Gilt für: SQL Server 2017 (14.x) und höher

Die revoscalepy-Python-Bibliothek von Microsoft stellt Data Science-Algorithmen für das Durchsuchen von Daten, Visualisierung, Transformationen und Analysen bereit. Diese Bibliothek hat in Python-Integrationsszenarien in SQL Server strategische Bedeutung. Auf einem Multi-Core-Server können revoscalepy-Funktionen parallel ausgeführt werden. In einer verteilten Architektur mit einem zentralen Server und Clientarbeitsstationen (separate physische Computer, die alle über dieselbe revoscalepy-Bibliothek verfügen), können Sie Python-Code schreiben, der lokal startet, aber dann die Ausführung auf eine Remote-SQL Server-Instanz verlagert, auf der sich die Daten befinden.
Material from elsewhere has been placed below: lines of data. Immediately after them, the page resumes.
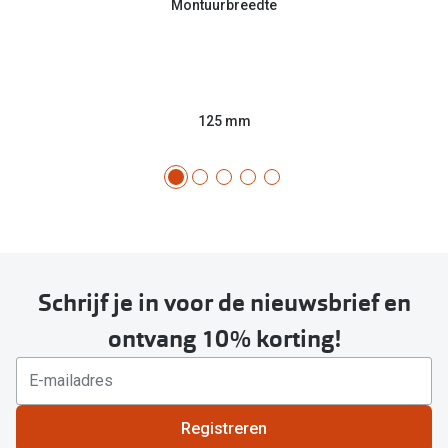
Montuurbreedte
125 mm
Schrijf je in voor de nieuwsbrief en
ontvang 10% korting!
Registreren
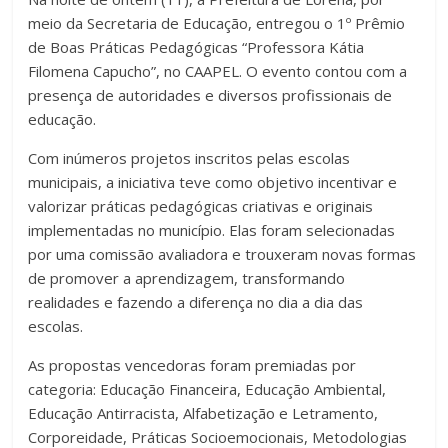
meio da Secretaria de Educação, entregou o 1º Prêmio
de Boas Práticas Pedagógicas “Professora Kátia
Filomena Capucho”, no CAAPEL. O evento contou com a
presença de autoridades e diversos profissionais de
educação.
Com inúmeros projetos inscritos pelas escolas
municipais, a iniciativa teve como objetivo incentivar e
valorizar práticas pedagógicas criativas e originais
implementadas no município. Elas foram selecionadas
por uma comissão avaliadora e trouxeram novas formas
de promover a aprendizagem, transformando
realidades e fazendo a diferença no dia a dia das
escolas.
As propostas vencedoras foram premiadas por
categoria: Educação Financeira, Educação Ambiental,
Educação Antirracista, Alfabetização e Letramento,
Corporeidade, Práticas Socioemocionais, Metodologias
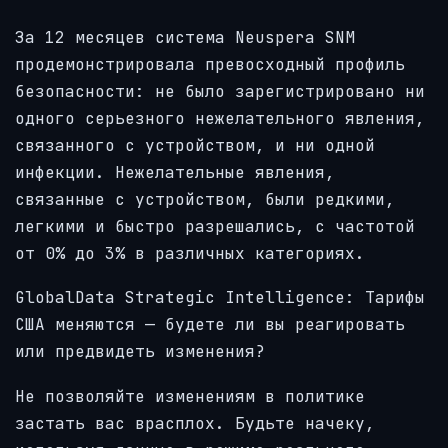
За 12 месяцев система Neuspera SNM
продемонстрировала превосходный профиль
безопасности: не было зарегистрировано ни
одного серьезного нежелательного явления,
связанного с устройством, и ни одной
инфекции. Нежелательные явления,
связанные с устройством, были редкими,
легкими и быстро разрешались, с частотой
от 0% до 3% в различных категориях.
GlobalData Strategic Intelligence:
Тарифы
США меняются — будете ли вы реагировать
или предвидеть изменения?
Не позволяйте изменениям в политике
застать вас врасплох. Будьте начеку,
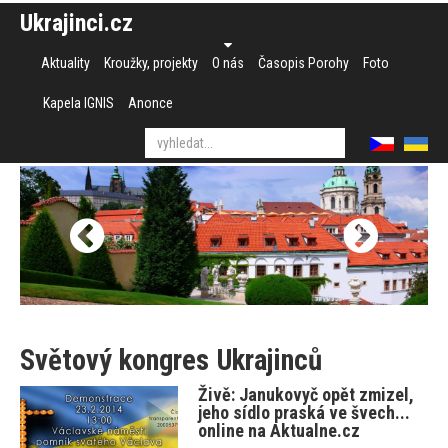
Ukrajinci.cz
Aktuality
Kroužky, projekty
O nás
Časopis Porohy
Foto
Kapela IGNIS
Anonce
Světový kongres Ukrajinců
Živě: Janukovyč opět zmizel,
jeho sídlo praská ve švech...
online na Aktualne.cz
Sie finden revoscalepy in den folgenden Microsoft-Produkten und -Distributionen:

Diese Übung veranschaulicht, wie ein lineares Regressionsmodell erstellt wird, das auf rx_lin_mod basiert, einem der Algorithmen in revoscalepy, der Computekontext als Eingabe akzeptiert. Der Code, den Sie in dieser Übung ausführen, verschiebt die Codeausführung von einer lokalen in eine Remotecomputingumgebung, die durch revoscalepy-Funktionen aktiviert wird, die einen Remotecomputekontext aktivieren.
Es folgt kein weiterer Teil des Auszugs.